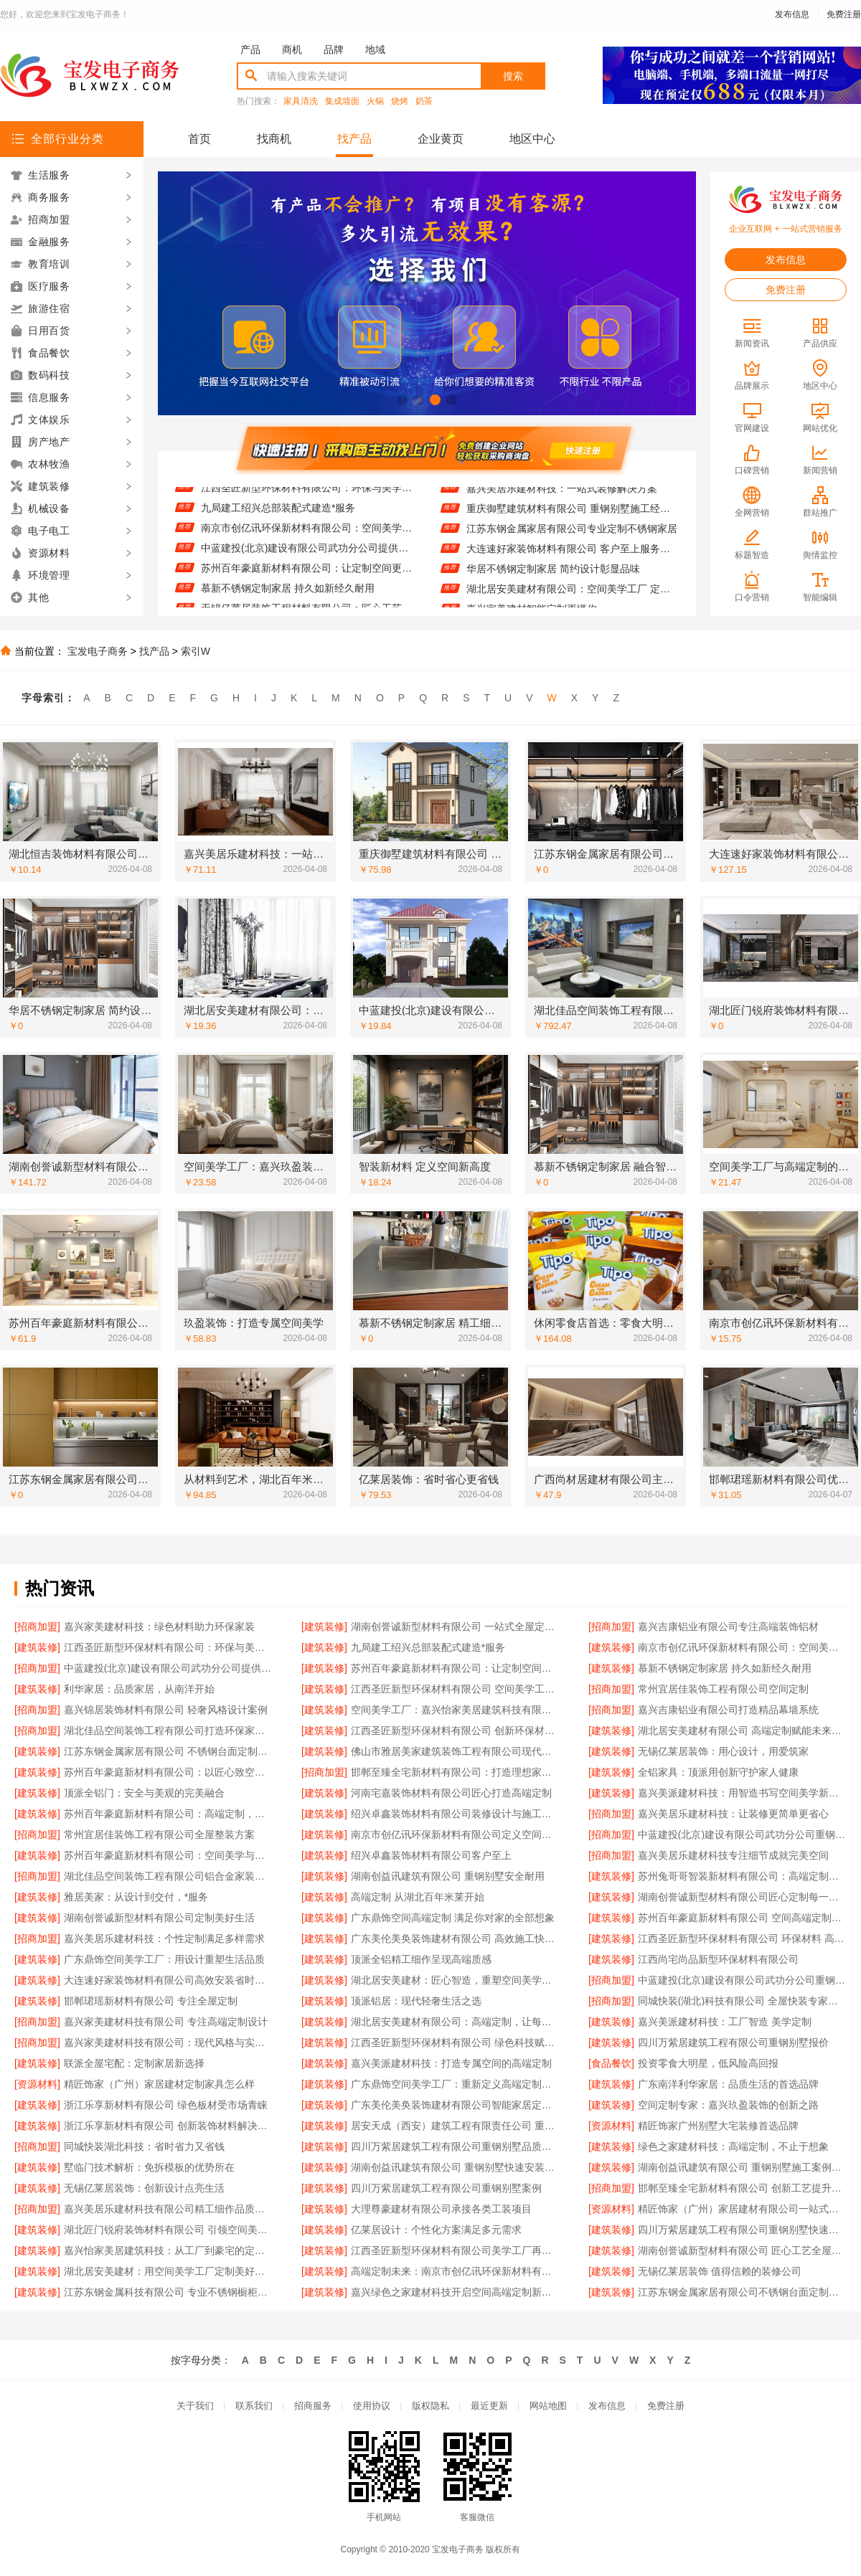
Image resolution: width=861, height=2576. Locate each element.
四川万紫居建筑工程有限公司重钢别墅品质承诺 (455, 2146)
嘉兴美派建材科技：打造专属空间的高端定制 (451, 2063)
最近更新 (489, 2405)
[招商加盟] (37, 1626)
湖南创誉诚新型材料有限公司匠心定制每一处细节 (742, 1897)
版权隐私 (430, 2405)
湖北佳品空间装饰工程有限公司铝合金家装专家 (168, 1876)
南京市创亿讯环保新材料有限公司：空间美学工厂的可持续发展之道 (307, 545)
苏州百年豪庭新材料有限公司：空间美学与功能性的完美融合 (168, 1855)
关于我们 (195, 2405)
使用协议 (371, 2405)
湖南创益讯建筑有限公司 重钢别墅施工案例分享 (742, 2167)
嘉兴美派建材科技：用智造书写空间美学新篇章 (742, 1793)
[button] (402, 399)
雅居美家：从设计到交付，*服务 (136, 1897)
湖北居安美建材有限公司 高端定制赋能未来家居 (742, 1730)
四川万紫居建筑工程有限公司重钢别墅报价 (733, 2042)
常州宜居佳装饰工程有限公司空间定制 (723, 1689)
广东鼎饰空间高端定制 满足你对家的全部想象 (453, 1918)
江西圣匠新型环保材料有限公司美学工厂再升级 (455, 2250)
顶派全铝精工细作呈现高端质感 (421, 1959)
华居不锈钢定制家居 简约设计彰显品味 (553, 585)
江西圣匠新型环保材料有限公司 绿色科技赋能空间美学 (455, 2042)
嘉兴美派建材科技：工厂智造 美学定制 (724, 2022)
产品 (250, 49)
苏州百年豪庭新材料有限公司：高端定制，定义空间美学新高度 (168, 1814)
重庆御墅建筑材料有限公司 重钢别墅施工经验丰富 (572, 525)
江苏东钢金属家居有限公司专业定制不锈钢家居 (571, 545)
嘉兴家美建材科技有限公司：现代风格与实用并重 (168, 2042)
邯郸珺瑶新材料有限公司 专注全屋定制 (150, 2001)
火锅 (375, 101)
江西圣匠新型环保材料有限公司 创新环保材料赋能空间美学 (455, 1730)
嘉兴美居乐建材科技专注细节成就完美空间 (733, 1855)
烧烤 (399, 101)
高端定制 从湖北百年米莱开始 (417, 1897)
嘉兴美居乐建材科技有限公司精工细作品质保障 (168, 2209)
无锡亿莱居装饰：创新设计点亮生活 (144, 2188)
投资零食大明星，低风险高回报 (708, 2063)
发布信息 (792, 14)
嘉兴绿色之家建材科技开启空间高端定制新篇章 (455, 2292)
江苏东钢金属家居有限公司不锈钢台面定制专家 (742, 2292)
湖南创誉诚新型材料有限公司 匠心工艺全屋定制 (742, 2250)
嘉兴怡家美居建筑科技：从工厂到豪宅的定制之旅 (168, 2250)
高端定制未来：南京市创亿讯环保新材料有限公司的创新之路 (455, 2271)
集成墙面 (342, 101)
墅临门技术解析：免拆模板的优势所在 (149, 2167)
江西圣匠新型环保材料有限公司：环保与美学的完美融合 (307, 505)
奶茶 (424, 101)
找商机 (274, 139)
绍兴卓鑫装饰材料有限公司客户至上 (431, 1855)
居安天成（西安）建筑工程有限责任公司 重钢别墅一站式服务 (455, 2126)
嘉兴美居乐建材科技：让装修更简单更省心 (733, 1814)
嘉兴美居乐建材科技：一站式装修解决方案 (561, 505)
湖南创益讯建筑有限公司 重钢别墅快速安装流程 (455, 2167)
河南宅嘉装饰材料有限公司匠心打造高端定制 (451, 1793)
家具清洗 (300, 101)
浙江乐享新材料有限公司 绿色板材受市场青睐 (166, 2105)
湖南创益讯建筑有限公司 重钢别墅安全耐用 (448, 1876)
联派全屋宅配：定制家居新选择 (134, 2063)
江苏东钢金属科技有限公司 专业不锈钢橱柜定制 (168, 2292)
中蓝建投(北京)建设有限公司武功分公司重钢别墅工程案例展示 (742, 1980)
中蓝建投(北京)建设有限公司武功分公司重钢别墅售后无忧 (742, 1834)
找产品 (354, 139)
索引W (195, 651)
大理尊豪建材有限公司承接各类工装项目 (441, 2209)
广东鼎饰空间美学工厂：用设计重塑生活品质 (164, 1959)
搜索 (513, 76)
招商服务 (312, 2405)
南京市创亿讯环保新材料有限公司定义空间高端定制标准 (455, 1834)
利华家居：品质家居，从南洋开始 (139, 1689)
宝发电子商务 (97, 651)
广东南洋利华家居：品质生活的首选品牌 (728, 2084)
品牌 (334, 49)
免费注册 (844, 14)
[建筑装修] (324, 1626)
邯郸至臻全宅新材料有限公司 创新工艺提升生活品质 (742, 2188)
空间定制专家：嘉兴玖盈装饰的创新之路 (728, 2105)
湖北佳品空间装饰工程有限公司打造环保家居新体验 (168, 1730)
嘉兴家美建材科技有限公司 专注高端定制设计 (166, 2022)
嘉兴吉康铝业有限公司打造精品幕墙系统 (728, 1710)
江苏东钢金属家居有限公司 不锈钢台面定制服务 (168, 1751)
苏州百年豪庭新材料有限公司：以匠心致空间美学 (168, 1772)
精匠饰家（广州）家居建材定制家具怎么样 (159, 2084)
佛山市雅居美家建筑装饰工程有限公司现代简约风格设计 (455, 1751)
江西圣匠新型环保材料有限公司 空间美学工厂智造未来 (455, 1689)
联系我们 (254, 2405)
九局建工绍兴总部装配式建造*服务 (278, 525)
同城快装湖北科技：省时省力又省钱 (144, 2146)
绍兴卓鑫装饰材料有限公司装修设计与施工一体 (455, 1814)
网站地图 (548, 2405)
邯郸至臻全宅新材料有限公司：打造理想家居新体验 (455, 1772)
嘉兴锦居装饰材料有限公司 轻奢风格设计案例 (166, 1710)
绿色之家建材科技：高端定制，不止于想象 (733, 2146)
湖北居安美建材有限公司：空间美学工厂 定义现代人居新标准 (572, 605)
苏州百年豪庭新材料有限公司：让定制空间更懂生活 (307, 585)
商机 (292, 49)
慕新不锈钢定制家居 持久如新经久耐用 (288, 605)
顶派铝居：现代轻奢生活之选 (416, 2001)
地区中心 (532, 139)
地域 (375, 49)
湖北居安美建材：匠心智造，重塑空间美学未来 (455, 1980)
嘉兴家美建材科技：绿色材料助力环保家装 (159, 1626)
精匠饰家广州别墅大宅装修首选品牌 (718, 2126)
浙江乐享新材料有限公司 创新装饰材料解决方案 (168, 2126)
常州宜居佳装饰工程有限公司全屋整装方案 (159, 1834)
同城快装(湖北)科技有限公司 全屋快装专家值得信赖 (742, 2001)
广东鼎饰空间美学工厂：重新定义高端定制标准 (455, 2084)
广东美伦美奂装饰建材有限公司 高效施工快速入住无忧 (455, 1938)
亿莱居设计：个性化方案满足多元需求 (436, 2230)
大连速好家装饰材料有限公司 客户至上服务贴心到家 (572, 565)
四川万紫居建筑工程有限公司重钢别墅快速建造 (742, 2230)
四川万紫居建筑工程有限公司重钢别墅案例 (446, 2188)
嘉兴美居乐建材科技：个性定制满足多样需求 (164, 1938)
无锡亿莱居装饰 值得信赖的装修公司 (719, 2271)
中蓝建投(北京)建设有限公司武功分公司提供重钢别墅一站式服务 (307, 565)
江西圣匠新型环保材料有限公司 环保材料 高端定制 (742, 1938)
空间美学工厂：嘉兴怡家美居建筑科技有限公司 (455, 1710)
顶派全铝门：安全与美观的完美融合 (144, 1793)
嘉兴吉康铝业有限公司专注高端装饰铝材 (728, 1626)
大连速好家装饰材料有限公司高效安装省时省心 (168, 1980)
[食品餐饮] (611, 2063)
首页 (199, 139)
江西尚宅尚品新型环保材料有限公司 (718, 1959)
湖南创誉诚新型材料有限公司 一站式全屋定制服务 (455, 1626)
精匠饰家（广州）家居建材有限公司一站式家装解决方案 (742, 2209)
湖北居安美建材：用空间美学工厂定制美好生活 (168, 2271)
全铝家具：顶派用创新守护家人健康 (718, 1772)
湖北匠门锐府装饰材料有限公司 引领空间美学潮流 (168, 2230)
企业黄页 (441, 139)
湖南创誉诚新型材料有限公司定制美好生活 (159, 1918)
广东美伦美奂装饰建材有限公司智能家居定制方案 (455, 2105)
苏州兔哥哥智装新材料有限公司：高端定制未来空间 (742, 1876)
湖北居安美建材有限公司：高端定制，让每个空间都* (455, 2022)
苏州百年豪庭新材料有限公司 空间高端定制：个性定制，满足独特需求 (742, 1918)
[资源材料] (37, 2084)
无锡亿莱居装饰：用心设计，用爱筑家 (723, 1751)
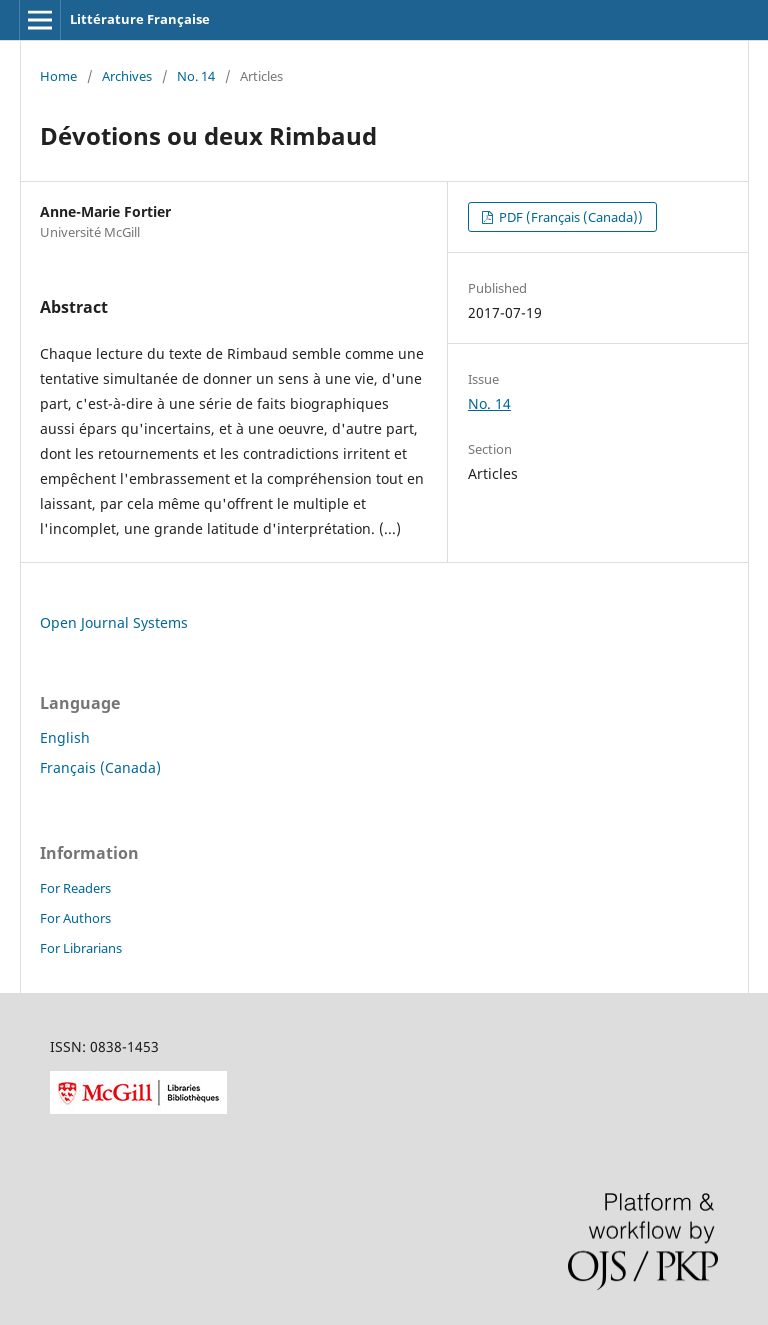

PROBLEM DESCRIPTION: Exact copies of the lines from the one containing "首页 (199, 139)" through the end of the records above are required, with no pictures among them.

ANSWER SPACE:
首页 (199, 139)
江西尚宅尚品新型环保材料有限公司 (718, 1959)
湖南创誉诚新型材料有限公司 一站式全屋定制服务 (455, 1626)
精匠饰家（广州）家居建材有限公司一站式家装解决方案 (742, 2209)
湖北居安美建材：用空间美学工厂定制美好生活 (168, 2271)
全铝家具：顶派用创新守护家人健康 (718, 1772)
湖北匠门锐府装饰材料有限公司 引领空间美学潮流 (168, 2230)
企业黄页 (441, 139)
湖南创誉诚新型材料有限公司定制美好生活 (159, 1918)
广东美伦美奂装饰建材有限公司智能家居定制方案 (455, 2105)
苏州兔哥哥智装新材料有限公司：高端定制未来空间 (742, 1876)
湖北居安美建材有限公司：高端定制，让每个空间都* (455, 2022)
苏州百年豪庭新材料有限公司 空间高端定制：个性定制，满足独特需求 (742, 1918)
[资源材料] (37, 2084)
无锡亿莱居装饰：用心设计，用爱筑家 (723, 1751)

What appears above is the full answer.